= Daniel Rankin Steuart =

Scottish industrial chemist

Daniel Rankin Steuart FRSE FIC FCS (10 March 1848 – 1 August 1925) was a 19th/20th century Scottish industrial chemist.

==Life==
He was born in Bogside, North Lanarkshire on 10 March 1848, the son of Sarah Whitehead (1805-1888), and her husband the elderly Alexander Steuart (1789-1865).

He studied chemistry at the University of Edinburgh under Prof Alexander Crum Brown. He then undertook postgraduate studies in Glasgow and Munich before joining the Oakbank Oil Works under George Beilby. In 1877 he was appointed Chief Chemist of the newly created Broxburn Oil Company.

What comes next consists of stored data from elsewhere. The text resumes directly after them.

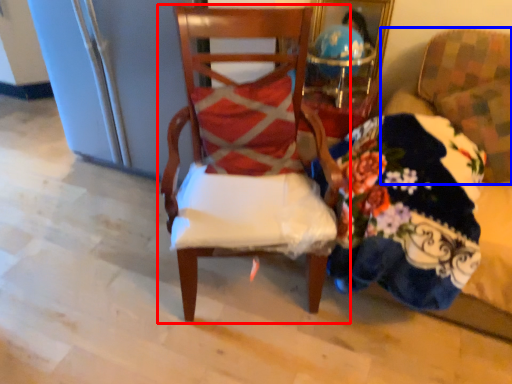 Question: Among these objects, which one is nearest to the camera, chair (highlighted by a red box) or chair (highlighted by a blue box)?

Choices:
 (A) chair
 (B) chair

Answer: (A) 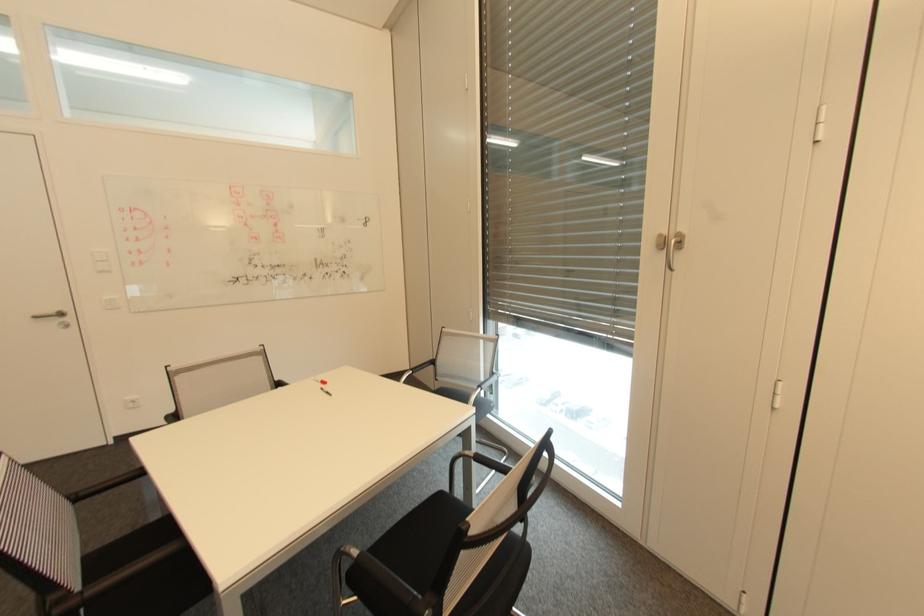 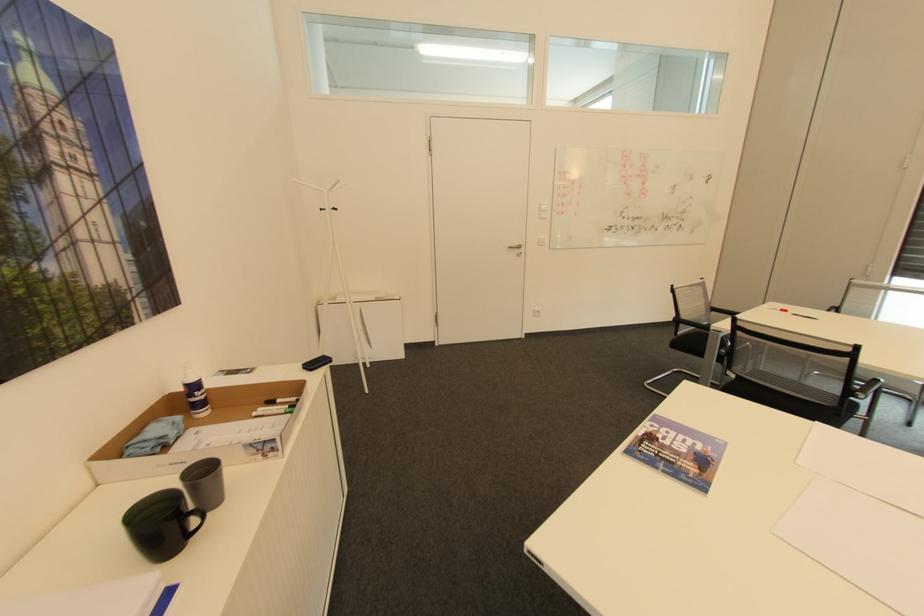 In the scene shown: What movement of the cameraman would produce the second image?

The cameraman moved toward left, backward. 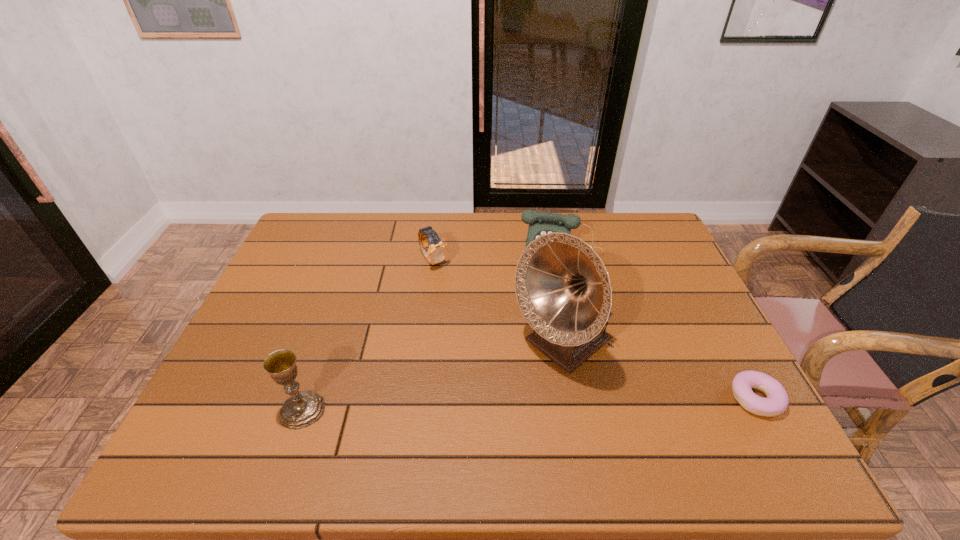 I want to click on the second closest object to the phonograph record, so click(777, 400).

This screenshot has height=540, width=960. I want to click on vacant space that satisfies the following two spatial constraints: 1. on the back side of the chalice; 2. on the left side of the tallest object, so click(324, 346). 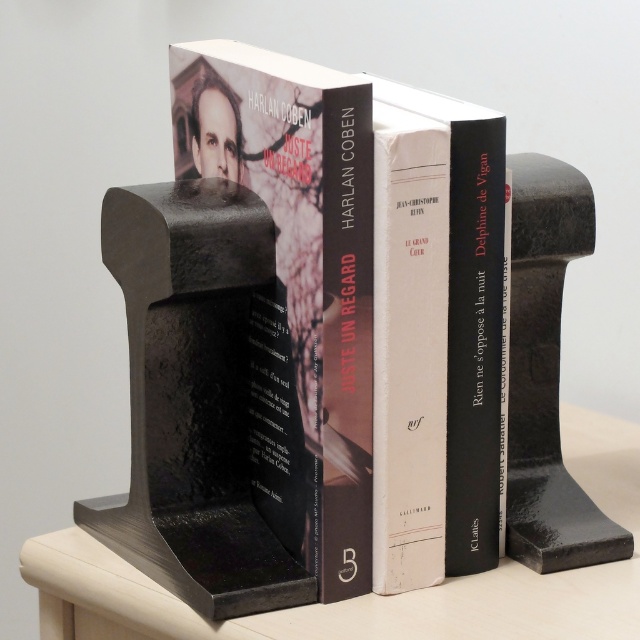 Looking at the scene with the three books and bookends, which object is taller between the matte black book at center and the smooth matte black bookends at center?

The matte black book at center is taller than the smooth matte black bookends at center. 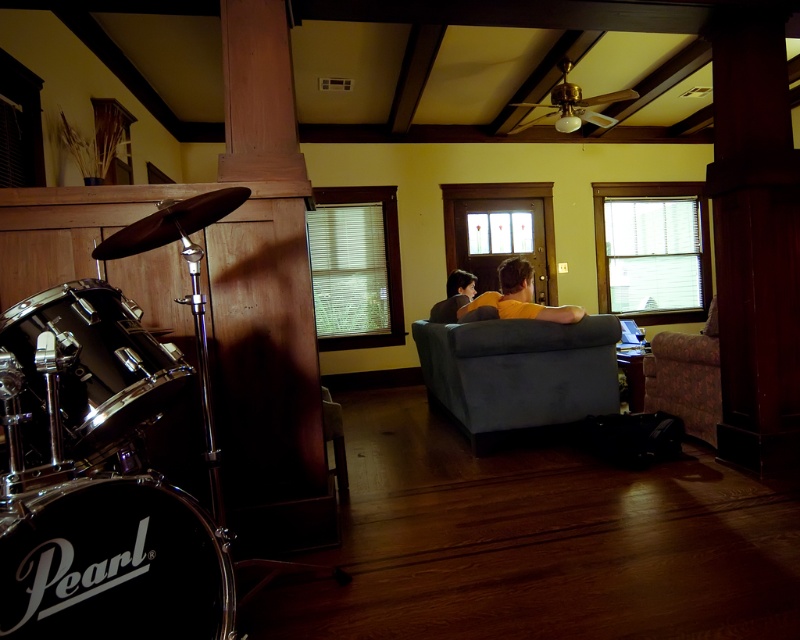 Question: Which object is farther from the camera taking this photo?

Choices:
 (A) yellow t-shirt at center
 (B) shiny chrome drum at left

Answer: (A)

Question: Can you confirm if velvet blue ottoman at center is positioned above floral fabric couch at right?

Choices:
 (A) yes
 (B) no

Answer: (B)

Question: Which is nearer to the shiny chrome drum at left?

Choices:
 (A) yellow t-shirt at center
 (B) velvet blue ottoman at center
 (C) floral fabric couch at right

Answer: (B)

Question: Does velvet blue ottoman at center have a lesser width compared to shiny chrome drum at left?

Choices:
 (A) no
 (B) yes

Answer: (A)

Question: Does shiny chrome drum at left have a larger size compared to yellow t-shirt at center?

Choices:
 (A) yes
 (B) no

Answer: (B)

Question: Which point is closer to the camera?

Choices:
 (A) shiny chrome drum at left
 (B) black pearl drum at lower left
 (C) velvet blue ottoman at center

Answer: (B)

In 1916 he was elected a Fellow of the Royal Society of Edinburgh. His proposers were John Horne, Leonard Dobbin, Robert Kidston, and John Smith Flett. He lived at 11 Melville Crescent in Edinburgh's West End.

He retired in 1920 and died at 20 Hillview, Blackhall, Edinburgh on 1 August 1925.

==Family==

In 1883 he married Margaret Osborne (d.1907). They had four sons and two daughters. Their son Alexander Steuart became a famous clock-maker. Their youngest son 2nd Lt James William Harvie Steuart served in the Royal Scots during the First World War and was severely wounded in the Battle of Arras in April 1917, eventually dying of his wounds on 12 May 1920. He is buried in Ecclesmachan Cemetery.